Unlike the other three major sports, in hockey your best player — unless he’s the goaltender — takes a seat after just 35 to 40 seconds on the ice. The NHL is a General Manager’s sport. And while the stars have been shining (Alex Ovechkin is tied for seventh in goals, Evgeny Kuznetsov is sixth in assists and points, Braden Holtby leads the NHL in goals-against-average), solid production by several under-the-radar players has been a factor in the Capitals’ strong start.
Two of those unsung heroes are producing on the ice while also getting adjusted to a new system and city. The offseason moves that brought Justin Williams and T.J. Oshie to D.C. have paid dividends already. Thanks in large part to the duo, the Capitals are in second place in the Metropolitan Division at 17-5-1 and riding a five-game winning streak into a big showdown with Atlantic Division-leader Montreal Thursday evening.
Oshie began the season with a bang, notching four goals and four assists in his first nine games in Washington, while Williams took a while to settle in, but was second on the team with five goals in November. Jason Chimera isn’t surprised at the quick adjustments made by both players.
“They’re guys who have both been in the league a long time,” he says. “They’ve played every system in the book and are very smart players … so it doesn’t take them much to integrate them into the system.”
Each has made smooth transitions on the ice and in the Verizon Center dressing room.
“Those are the two keys — they’re good people and they’re good players,” says head coach Barry Trotz. “I think they have street credibility with the players … and they fit in seamlessly in terms of with what they’ve brought to the team.”
Oshie comes to D.C. after playing his entire career in St. Louis and has asserted himself on the top line with Ovechkin and Nicklas Backstrom. He’s also been able to seamlessly transition into the Caps family, despite some initial uncertainty about the trade.
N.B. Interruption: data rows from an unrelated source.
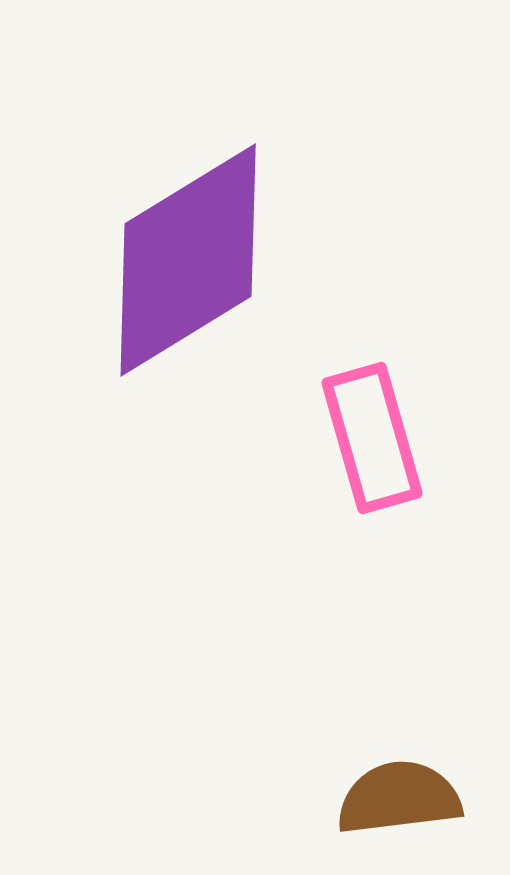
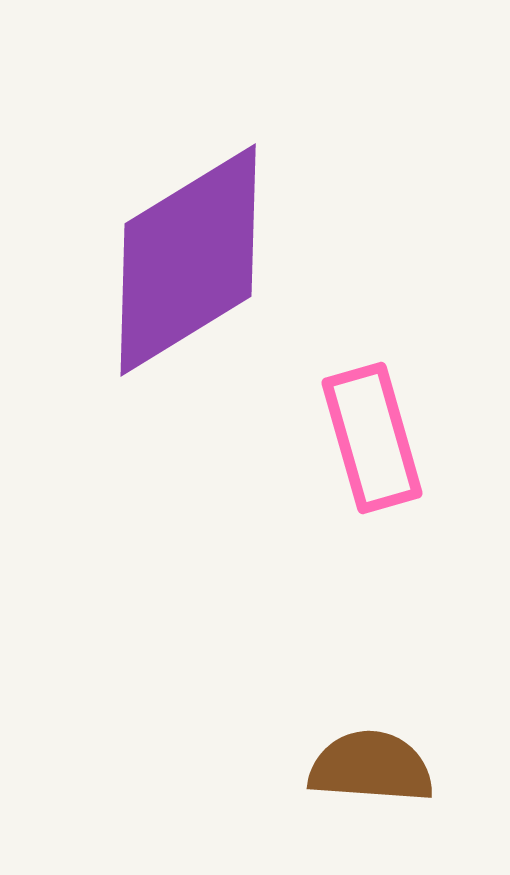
brown semicircle: moved 28 px left, 31 px up; rotated 11 degrees clockwise
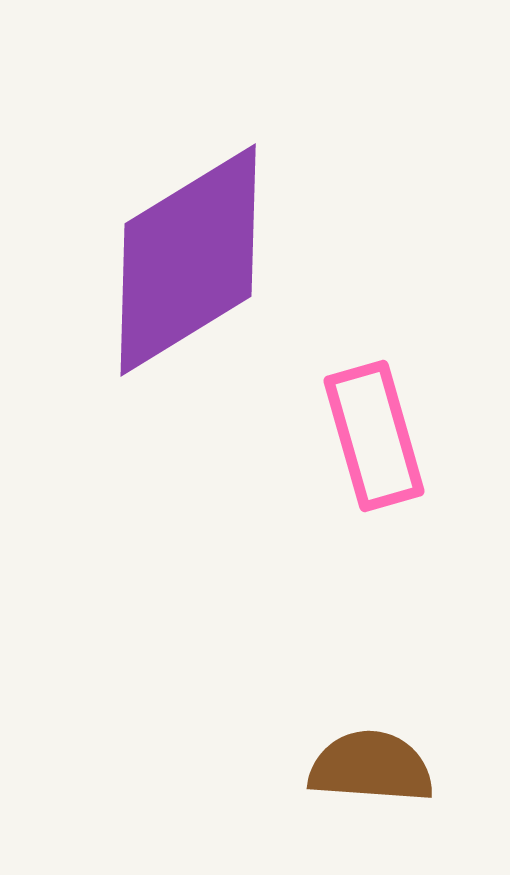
pink rectangle: moved 2 px right, 2 px up
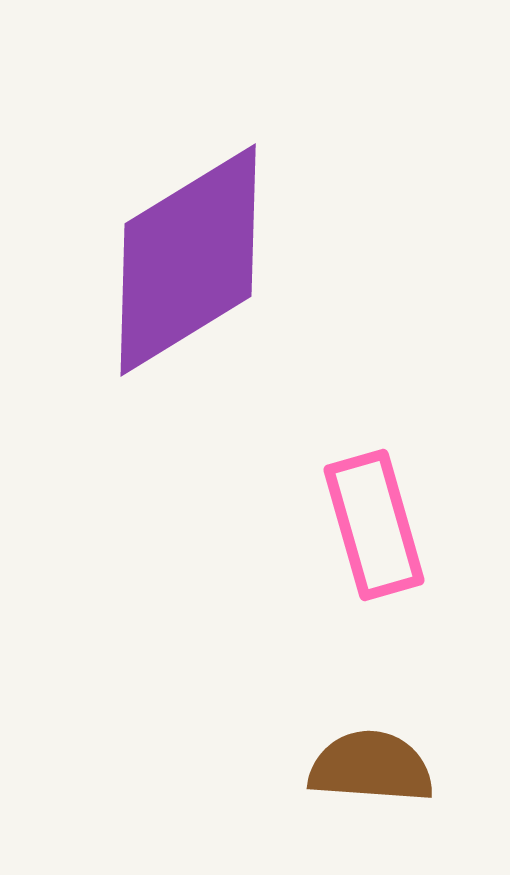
pink rectangle: moved 89 px down
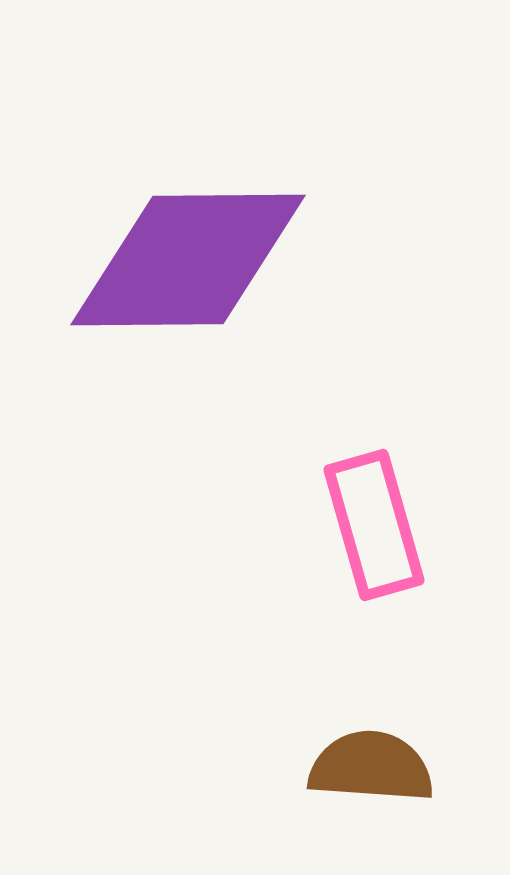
purple diamond: rotated 31 degrees clockwise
“It’s a little nerve-wracking coming into a new team,” Oshie says. “They took me kind of under their wings right away and made me feel like I was a part of the team … I’ve developed some good friendships.”
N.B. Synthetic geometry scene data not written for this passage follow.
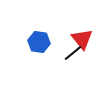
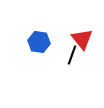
black line: moved 1 px left, 2 px down; rotated 30 degrees counterclockwise
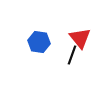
red triangle: moved 2 px left, 1 px up
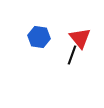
blue hexagon: moved 5 px up
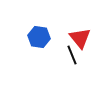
black line: rotated 42 degrees counterclockwise
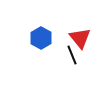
blue hexagon: moved 2 px right, 1 px down; rotated 20 degrees clockwise
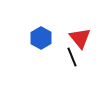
black line: moved 2 px down
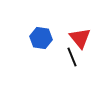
blue hexagon: rotated 20 degrees counterclockwise
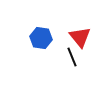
red triangle: moved 1 px up
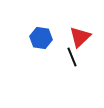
red triangle: rotated 25 degrees clockwise
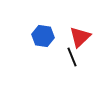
blue hexagon: moved 2 px right, 2 px up
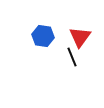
red triangle: rotated 10 degrees counterclockwise
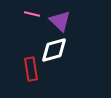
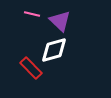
red rectangle: moved 1 px up; rotated 35 degrees counterclockwise
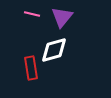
purple triangle: moved 2 px right, 4 px up; rotated 25 degrees clockwise
red rectangle: rotated 35 degrees clockwise
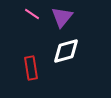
pink line: rotated 21 degrees clockwise
white diamond: moved 12 px right, 1 px down
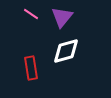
pink line: moved 1 px left
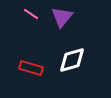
white diamond: moved 6 px right, 9 px down
red rectangle: rotated 65 degrees counterclockwise
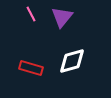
pink line: rotated 28 degrees clockwise
white diamond: moved 1 px down
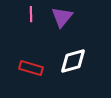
pink line: rotated 28 degrees clockwise
white diamond: moved 1 px right
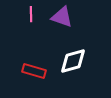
purple triangle: rotated 50 degrees counterclockwise
red rectangle: moved 3 px right, 3 px down
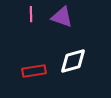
red rectangle: rotated 25 degrees counterclockwise
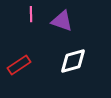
purple triangle: moved 4 px down
red rectangle: moved 15 px left, 6 px up; rotated 25 degrees counterclockwise
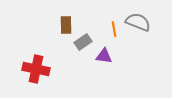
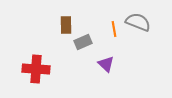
gray rectangle: rotated 12 degrees clockwise
purple triangle: moved 2 px right, 8 px down; rotated 36 degrees clockwise
red cross: rotated 8 degrees counterclockwise
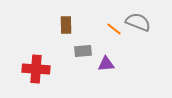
orange line: rotated 42 degrees counterclockwise
gray rectangle: moved 9 px down; rotated 18 degrees clockwise
purple triangle: rotated 48 degrees counterclockwise
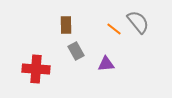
gray semicircle: rotated 30 degrees clockwise
gray rectangle: moved 7 px left; rotated 66 degrees clockwise
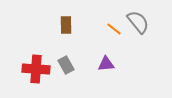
gray rectangle: moved 10 px left, 14 px down
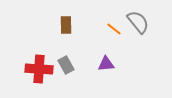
red cross: moved 3 px right
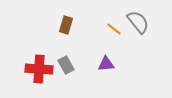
brown rectangle: rotated 18 degrees clockwise
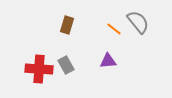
brown rectangle: moved 1 px right
purple triangle: moved 2 px right, 3 px up
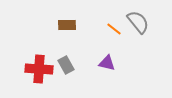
brown rectangle: rotated 72 degrees clockwise
purple triangle: moved 1 px left, 2 px down; rotated 18 degrees clockwise
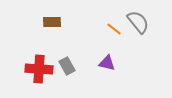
brown rectangle: moved 15 px left, 3 px up
gray rectangle: moved 1 px right, 1 px down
Chimera has been settled into the Washington area for six plus years, he knows that the adjustment can be tough.
“When you get traded here, really the only community you initially have is within this room,” he said of the Caps locker room. “A lot of wives reach out to each other — give them a list of doctors and places to shop.”
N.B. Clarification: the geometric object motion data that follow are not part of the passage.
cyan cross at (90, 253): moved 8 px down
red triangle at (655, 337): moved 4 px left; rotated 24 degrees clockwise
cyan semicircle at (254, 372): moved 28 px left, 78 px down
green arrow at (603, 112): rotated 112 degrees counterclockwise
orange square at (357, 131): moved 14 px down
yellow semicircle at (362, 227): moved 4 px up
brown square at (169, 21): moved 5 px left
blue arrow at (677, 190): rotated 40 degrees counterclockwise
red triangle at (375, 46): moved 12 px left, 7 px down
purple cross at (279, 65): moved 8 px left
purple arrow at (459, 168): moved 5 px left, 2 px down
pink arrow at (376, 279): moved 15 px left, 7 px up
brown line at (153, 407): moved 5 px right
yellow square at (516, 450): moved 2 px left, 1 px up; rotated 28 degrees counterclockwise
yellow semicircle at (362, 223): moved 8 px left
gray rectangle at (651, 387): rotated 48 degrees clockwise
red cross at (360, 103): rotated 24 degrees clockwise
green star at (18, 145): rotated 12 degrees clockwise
Relocating is more than just a player looking to contribute on the ice, but also a husband and father trying to make sure his family is on firm footing.
“Willie’s got kids,” Oshie says of Williams. “I’ve got a kid. For our families to be comfortable and get along with the other wives, it just makes us not have to worry about that and focus on hockey. Getting prepared to play and prepared to win.”
“My son’s excited,” Williams said. “He woke up (the morning Williams was traded) and said ‘Daddy, where are we playing?’ I told him Washington and he was all smiles. So I passed the test. I’m happy about that.”
Coming to a new city and meshing with a club that already has a solid core is always a transition, but players like Chimera have made life for the Oshie, Williams and their families relatively drama-free when you consider one moved 818 miles and the other hauled his family all the way across the country. Was the secret that welcome to the neighborhood casserole?
“They’re not casserole people so I couldn’t drop off a casserole,” jokes Chimera.
It’s easy to think of the relationships professional athletes have away from the game as potential distractions, but they can also give those like Chimera a chance to further connect with his new teammates.
“Willie’s kid plays hockey with my kids,” he explains. “Our wives keep in contact … we try to help out as much as possible.”
While Williams has produced on the ice, the veteran known as “Mr. Game Seven” — thanks to 2014 Conn Smythe Trophy and an NHL career-record seven Game 7 goals — is already a valuable leader on a team he’s fairly new to. Trotz says the 34-year-old is a quick study.
“What I’ve learned about Justin … is that he says the right thing at the right time.”
He and Oshie have said and done all the right things so far, as the team heads into its biggest test of the young season.